*PROBLEM STATEMENT*: Within the records below, reproduce without change the lines from the line that has "Use of Intracoronary" through the line that has "Rachel Musheyeva", and only those.

+++

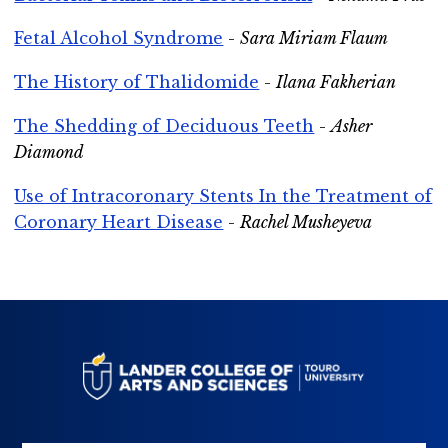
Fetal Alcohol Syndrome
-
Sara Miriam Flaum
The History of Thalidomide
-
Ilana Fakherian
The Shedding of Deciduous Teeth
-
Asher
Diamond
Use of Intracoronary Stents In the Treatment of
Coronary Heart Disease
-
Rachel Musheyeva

+++

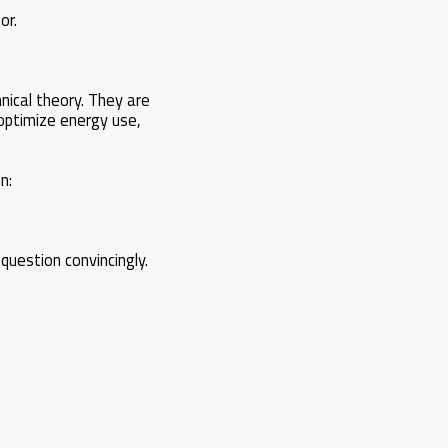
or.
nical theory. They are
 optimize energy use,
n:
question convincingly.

+++

*RESPONSE FOR THIS EXERCISE*:
Use of Intracoronary Stents In the Treatment of
Coronary Heart Disease
-
Rachel Musheyeva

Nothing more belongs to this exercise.